■ **Directions for this task**: Among the records below, how many lines contain "accelerated"? State the number and nothing more.

Document layout detection data:
+++

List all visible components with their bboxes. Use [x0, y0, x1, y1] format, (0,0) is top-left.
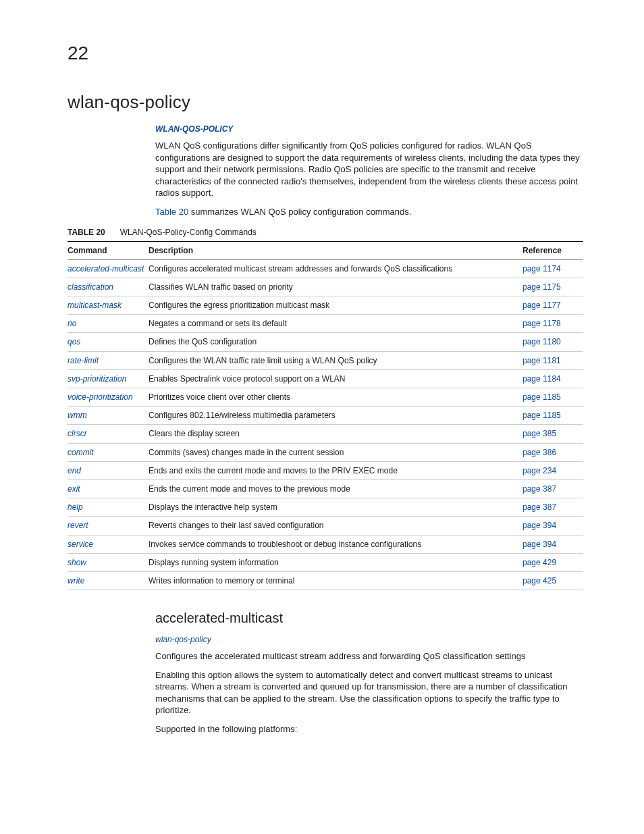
command-link[interactable]: qos	[68, 337, 80, 346]
subsection-title: accelerated-multicast	[155, 609, 583, 627]
context-link-upper[interactable]: WLAN-QOS-POLICY	[155, 124, 583, 134]
sub-paragraph-2: Enabling this option allows the system t…	[155, 669, 583, 716]
command-link[interactable]: no	[68, 319, 76, 328]
table-row: classificationClassifies WLAN traffic ba…	[68, 278, 583, 296]
reference-link[interactable]: page 1180	[522, 337, 561, 346]
command-link[interactable]: classification	[68, 282, 113, 292]
reference-cell: page 1181	[522, 351, 583, 369]
command-cell: voice-prioritization	[68, 388, 149, 407]
description-cell: Prioritizes voice client over other clie…	[149, 388, 522, 407]
command-cell: show	[68, 553, 149, 571]
description-cell: Configures accelerated multicast stream …	[149, 259, 522, 278]
command-link[interactable]: clrscr	[68, 429, 87, 438]
table-row: multicast-maskConfigures the egress prio…	[68, 296, 583, 315]
reference-link[interactable]: page 429	[522, 558, 556, 567]
context-link-lower[interactable]: wlan-qos-policy	[155, 634, 583, 645]
reference-cell: page 234	[522, 461, 583, 479]
command-cell: accelerated-multicast	[68, 259, 149, 278]
command-link[interactable]: voice-prioritization	[68, 392, 133, 402]
reference-link[interactable]: page 234	[522, 466, 556, 475]
command-cell: svp-prioritization	[68, 369, 149, 388]
command-link[interactable]: wmm	[68, 411, 87, 420]
command-link[interactable]: accelerated-multicast	[68, 264, 144, 273]
page-title: wlan-qos-policy	[68, 90, 583, 114]
table-row: writeWrites information to memory or ter…	[68, 571, 583, 590]
command-cell: revert	[68, 517, 149, 535]
reference-cell: page 387	[522, 498, 583, 517]
reference-link[interactable]: page 1185	[522, 392, 561, 402]
table-row: wmmConfigures 802.11e/wireless multimedi…	[68, 407, 583, 425]
reference-cell: page 394	[522, 517, 583, 535]
command-cell: service	[68, 535, 149, 553]
reference-cell: page 1180	[522, 333, 583, 351]
reference-link[interactable]: page 387	[522, 502, 556, 512]
command-link[interactable]: write	[68, 576, 84, 585]
summary-sentence-rest: summarizes WLAN QoS policy configuration…	[188, 207, 411, 217]
reference-link[interactable]: page 1184	[522, 374, 561, 384]
command-link[interactable]: svp-prioritization	[68, 374, 126, 384]
command-link[interactable]: service	[68, 540, 93, 549]
reference-cell: page 387	[522, 479, 583, 498]
command-cell: help	[68, 498, 149, 517]
description-cell: Ends the current mode and moves to the p…	[149, 479, 522, 498]
table-row: exitEnds the current mode and moves to t…	[68, 479, 583, 498]
description-cell: Commits (saves) changes made in the curr…	[149, 443, 522, 461]
table-row: endEnds and exits the current mode and m…	[68, 461, 583, 479]
reference-link[interactable]: page 1181	[522, 356, 561, 365]
table-row: helpDisplays the interactive help system…	[68, 498, 583, 517]
summary-sentence: Table 20 summarizes WLAN QoS policy conf…	[155, 206, 583, 218]
command-cell: exit	[68, 479, 149, 498]
reference-link[interactable]: page 1177	[522, 301, 561, 310]
reference-link[interactable]: page 385	[522, 429, 556, 438]
col-header-description: Description	[149, 241, 522, 259]
table-title: WLAN-QoS-Policy-Config Commands	[120, 228, 257, 237]
command-cell: classification	[68, 278, 149, 296]
reference-cell: page 394	[522, 535, 583, 553]
description-cell: Classifies WLAN traffic based on priorit…	[149, 278, 522, 296]
sub-paragraph-1: Configures the accelerated multicast str…	[155, 650, 583, 662]
reference-cell: page 386	[522, 443, 583, 461]
reference-link[interactable]: page 1178	[522, 319, 561, 328]
command-link[interactable]: help	[68, 502, 83, 512]
description-cell: Ends and exits the current mode and move…	[149, 461, 522, 479]
reference-cell: page 1175	[522, 278, 583, 296]
reference-link[interactable]: page 387	[522, 484, 556, 494]
table-ref-link[interactable]: Table 20	[155, 207, 188, 217]
description-cell: Negates a command or sets its default	[149, 315, 522, 333]
reference-cell: page 1177	[522, 296, 583, 315]
reference-cell: page 1185	[522, 407, 583, 425]
col-header-command: Command	[68, 241, 149, 259]
description-cell: Enables Spectralink voice protocol suppo…	[149, 369, 522, 388]
chapter-number: 22	[68, 41, 583, 66]
table-row: serviceInvokes service commands to troub…	[68, 535, 583, 553]
command-link[interactable]: rate-limit	[68, 356, 99, 365]
command-link[interactable]: multicast-mask	[68, 301, 122, 310]
reference-link[interactable]: page 1174	[522, 264, 561, 273]
description-cell: Invokes service commands to troubleshoot…	[149, 535, 522, 553]
table-row: accelerated-multicastConfigures accelera…	[68, 259, 583, 278]
description-cell: Configures the WLAN traffic rate limit u…	[149, 351, 522, 369]
reference-link[interactable]: page 1175	[522, 282, 561, 292]
reference-cell: page 385	[522, 425, 583, 443]
table-row: showDisplays running system informationp…	[68, 553, 583, 571]
table-row: revertReverts changes to their last save…	[68, 517, 583, 535]
command-link[interactable]: revert	[68, 521, 88, 530]
reference-link[interactable]: page 425	[522, 576, 556, 585]
command-link[interactable]: end	[68, 466, 81, 475]
description-cell: Configures 802.11e/wireless multimedia p…	[149, 407, 522, 425]
command-cell: end	[68, 461, 149, 479]
command-link[interactable]: commit	[68, 448, 94, 457]
command-cell: wmm	[68, 407, 149, 425]
table-row: noNegates a command or sets its defaultp…	[68, 315, 583, 333]
reference-link[interactable]: page 386	[522, 448, 556, 457]
command-link[interactable]: exit	[68, 484, 80, 494]
table-row: commitCommits (saves) changes made in th…	[68, 443, 583, 461]
table-row: qosDefines the QoS configurationpage 118…	[68, 333, 583, 351]
table-row: clrscrClears the display screenpage 385	[68, 425, 583, 443]
command-link[interactable]: show	[68, 558, 86, 567]
description-cell: Writes information to memory or terminal	[149, 571, 522, 590]
reference-link[interactable]: page 394	[522, 540, 556, 549]
reference-link[interactable]: page 1185	[522, 411, 561, 420]
command-cell: write	[68, 571, 149, 590]
reference-link[interactable]: page 394	[522, 521, 556, 530]
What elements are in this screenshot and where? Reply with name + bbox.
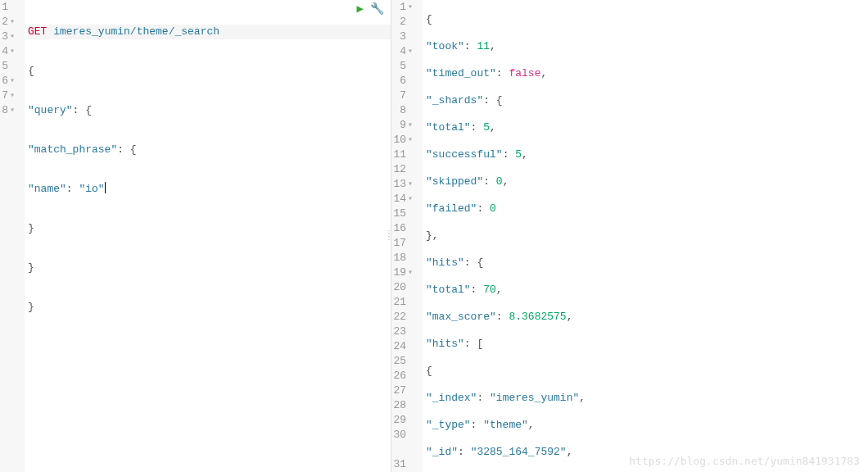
- fold-icon[interactable]: ▾: [406, 133, 414, 148]
- fold-icon[interactable]: [8, 59, 16, 74]
- request-editor[interactable]: 1 2▾ 3▾ 4▾ 5 6▾ 7▾ 8▾ GET imeres_yumin/t…: [0, 0, 391, 472]
- panel-resize-handle[interactable]: ⋮⋮: [385, 233, 391, 239]
- request-url: imeres_yumin/theme/_search: [53, 25, 219, 39]
- fold-icon[interactable]: ▾: [8, 74, 16, 88]
- fold-icon[interactable]: [8, 0, 16, 15]
- fold-icon[interactable]: [406, 162, 414, 177]
- fold-icon[interactable]: [406, 295, 414, 310]
- fold-icon[interactable]: [406, 457, 414, 472]
- fold-icon[interactable]: [406, 236, 414, 251]
- request-code[interactable]: GET imeres_yumin/theme/_search { "query"…: [25, 0, 391, 472]
- response-code: { "took": 11, "timed_out": false, "_shar…: [423, 0, 866, 472]
- fold-icon[interactable]: [406, 15, 414, 30]
- fold-icon[interactable]: [406, 428, 414, 457]
- run-query-icon[interactable]: ▶: [357, 2, 364, 16]
- http-method: GET: [28, 25, 47, 39]
- fold-icon[interactable]: ▾: [8, 15, 16, 30]
- fold-icon[interactable]: ▾: [8, 103, 16, 118]
- response-viewer-panel: 1▾234▾56789▾10▾111213▾14▾1516171819▾2021…: [391, 0, 866, 472]
- request-gutter: 1 2▾ 3▾ 4▾ 5 6▾ 7▾ 8▾: [0, 0, 25, 472]
- request-editor-panel: ▶ 🔧 ⋮⋮ 1 2▾ 3▾ 4▾ 5 6▾ 7▾ 8▾ GET imeres_…: [0, 0, 391, 472]
- fold-icon[interactable]: [406, 280, 414, 295]
- fold-icon[interactable]: [406, 384, 414, 398]
- fold-icon[interactable]: [406, 354, 414, 369]
- fold-icon[interactable]: ▾: [406, 44, 414, 59]
- fold-icon[interactable]: ▾: [406, 177, 414, 192]
- fold-icon[interactable]: [406, 30, 414, 44]
- fold-icon[interactable]: [406, 369, 414, 384]
- fold-icon[interactable]: [406, 251, 414, 266]
- fold-icon[interactable]: [406, 103, 414, 118]
- fold-icon[interactable]: [406, 221, 414, 236]
- response-viewer[interactable]: 1▾234▾56789▾10▾111213▾14▾1516171819▾2021…: [391, 0, 866, 472]
- response-gutter: 1▾234▾56789▾10▾111213▾14▾1516171819▾2021…: [391, 0, 423, 472]
- fold-icon[interactable]: [406, 74, 414, 88]
- fold-icon[interactable]: [406, 310, 414, 324]
- fold-icon[interactable]: ▾: [8, 30, 16, 44]
- fold-icon[interactable]: [406, 148, 414, 162]
- fold-icon[interactable]: [406, 413, 414, 428]
- fold-icon[interactable]: [406, 398, 414, 413]
- fold-icon[interactable]: [406, 88, 414, 103]
- fold-icon[interactable]: [406, 59, 414, 74]
- fold-icon[interactable]: [406, 339, 414, 354]
- editor-toolbar: ▶ 🔧: [357, 2, 384, 16]
- fold-icon[interactable]: [406, 324, 414, 339]
- text-cursor: [105, 182, 106, 193]
- fold-icon[interactable]: ▾: [406, 192, 414, 206]
- wrench-icon[interactable]: 🔧: [370, 2, 384, 16]
- fold-icon[interactable]: ▾: [406, 118, 414, 133]
- fold-icon[interactable]: ▾: [406, 266, 414, 280]
- fold-icon[interactable]: [406, 206, 414, 221]
- fold-icon[interactable]: ▾: [8, 44, 16, 59]
- fold-icon[interactable]: ▾: [406, 0, 414, 15]
- fold-icon[interactable]: ▾: [8, 88, 16, 103]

+++

■ **Exercise answer**: 6